Elafibranor (Iqirvo) is for treatment of primary biliary cholangitis (PBC) in combination with ursodeoxycholic acid (UDCA) in adults who do not respond adequately to UDCA or as monotherapy in patients unable to tolerate UDCA.

PBC is a rare, chronic cholestatic liver disease that destroys interlobular bile ducts and leads to cholestasis and liver fibrosis.

Left untreated, the disease can worsen over time, leading to cirrhosis and liver transplant and, in some cases, premature death.

PBC also harms quality of life, with patients often experiencing severe fatigue and pruritus.

Elafibranor, an oral dual peroxisome proliferator–activated receptor (PPAR) alpha and delta agonist.

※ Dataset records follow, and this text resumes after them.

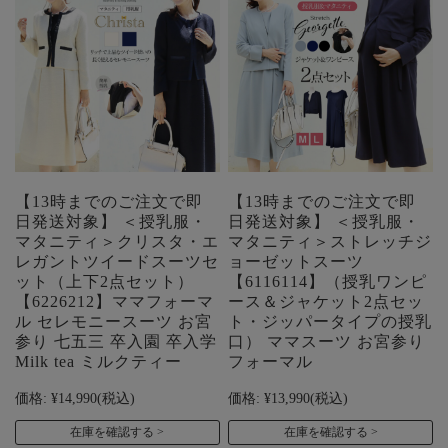
【13時までのご注文で即
【13時までのご注文で即
日発送対象】 ＜授乳服・
日発送対象】 ＜授乳服・
マタニティ＞クリスタ・エ
マタニティ＞ストレッチジ
レガントツイードスーツセ
ョーゼットスーツ
ット（上下2点セット）
【6116114】（授乳ワンピ
【6226212】ママフォーマ
ース＆ジャケット2点セッ
ル セレモニースーツ お宮
ト・ジッパータイプの授乳
参り 七五三 卒入園 卒入学
口） ママスーツ お宮参り
Milk tea ミルクティー
フォーマル
価格:
¥14,990
(税込)
価格:
¥13,990
(税込)
在庫を確認する
在庫を確認する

Among 161 patients, a biochemical response was seen in 55 of 108 (51%) who received elafibranor vs 2 of 53 (4%) who received placebo.

At week 52, the ALP level normalized in 15% of patients in the elafibranor group and none of the patients in the placebo group.

Improvement in survival and prevention of liver decompensation events have not been demonstrated and that continued approval for PBC may be contingent upon verification and description of clinical benefit in confirmatory trials.

The most common adverse effects with Iqirvo, reported in ≥ 10% of study participants, were weight gain, abdominal pain, diarrhea, nausea, and vomiting.

Elafibranor is not recommended for people who have or develop decompensated cirrhosis.

Elafibranor is an effective second-line treatment for patients with PBC with favorable benefit and risk data,.